The people who become part of the vaccine study will be part of the trial for years.
However, one of the challenges, he says they face is finding people who are at risk to commit to being part of the long-term study.
Therefore, it is important to bring awareness to the public about such studies being done.
“HIV prevention needs important people such as global stars to step in and with Global Citizen, we had a perfect platform to be on the global stage.
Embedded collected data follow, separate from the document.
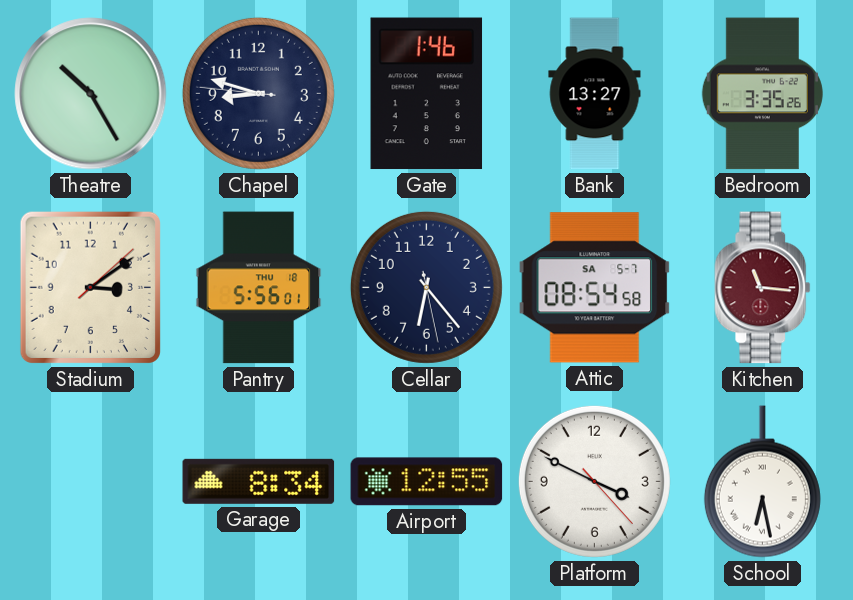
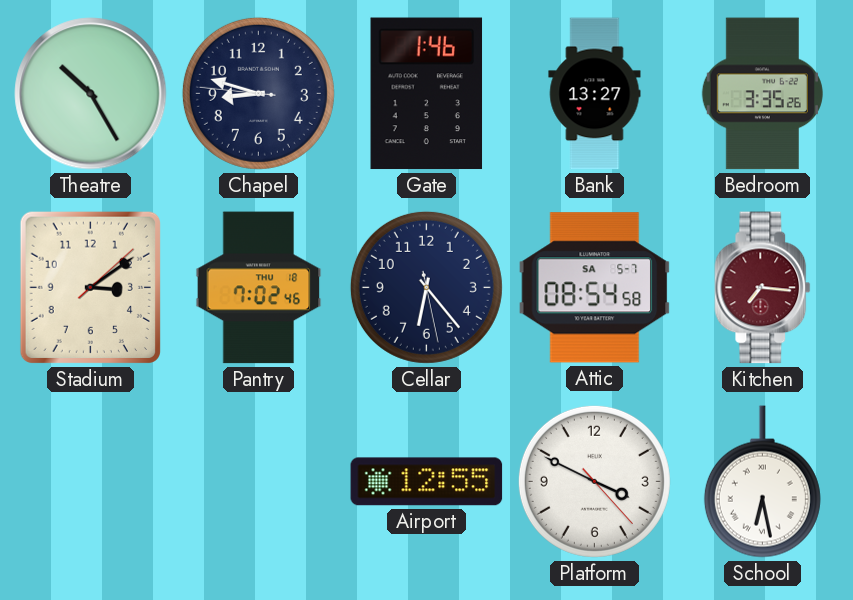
Pantry: 5:56 -> 7:02
Kitchen: 11:16 -> 7:16
Garage: 8:34 -> none
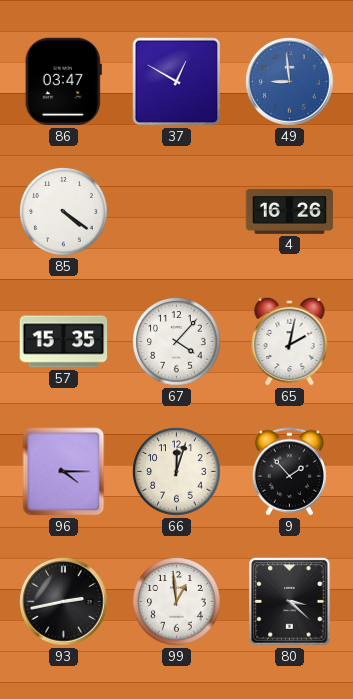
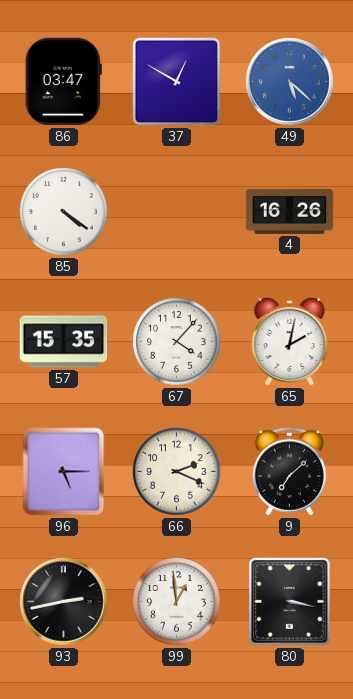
49: 8:59 -> 5:22
96: 4:15 -> 5:15
66: 12:03 -> 2:19
9: 1:53 -> 7:08
80: 3:22 -> 3:17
And Danai is one of the people well known in Africa and she is very committed to this objective and so we started collaborating with her to bring the message of prevention, and also the message of importance of research in getting to the HIV vaccines, in getting people to participate as well as to stay on,” he says.
Other celebrities also known for the advocacy of HIV include musician and actor Lady Gaga, musician Bono, television host Ellen DeGeneres and musician Alicia Keys.
“What’s very important, I think, for a person like her [Gurira] is to give the message of hope that one day we will be able to combat the disease but at the same time, it is a message of ‘at this moment we need to prevent’,” says Stoffels.
Gray agrees.
“She [Gurira] understands what it’s like to be a young woman, she understands what it’s like to be a black young woman and how difficult it is to navigate safe sex, masculinity, patriarchy and so she comes with a lot of soul and insight.”
Eliminating the epidemic
After the release of In the Continuum, Gurira toured her play in South Africa and Zimbabwe.
“I met some courageous people on the ground at the front line of this epidemic.”
Through that, she was able to connect to a number of organizations which she then got involved in.
“It not only allowed me to learn more but become more of a vessel for advocacy and awareness,” Gurira says.
“It is really powerful to me that these women are here [at the clinic] helming this study that could really eliminate this epidemic.
“There have been epidemics that have existed in past human history that have been eliminated through vaccination and we could actually see that come to pass. I am sitting on a site where this could come to pass for HIV/AIDS, which is the epidemic of our time,” she says, hopeful.
“I’d like to see it eliminated.
“There are times when we tend to think that ‘oh HIV it is being managed, and ARVs exist,’ and we forget that it is still a very active fight.”
According to AVERT, an international HIV and AIDS charity, in 2017, there were roughly 1.8 million new HIV infections, the same as in 2016 – about 5,000 new infections per day.
Therefore, Gurira says awareness is very important to avoid the “issue fading in the background”.
Having been born in the US and being Zimbabwean, her fight for HIV has become global.
Since her appointment by the UN, she aims for a larger reach.
Gurira says despite women being the focus of her advocacy, everyone, including men and boys, need to be a part of this fight.
“As Canadian Prime Minister [Justin] Trudeau recently said, which I really appreciated, he called himself a feminist. He said, ‘I am a feminist and to be feminist you believe in the equality of men and women and you believe there is a lot of work to do to get to that place’.”
The fight against HIV continues to be a global phenomenon, but with more awareness raised and efforts from everyone, we could be one vaccine away from eliminating it.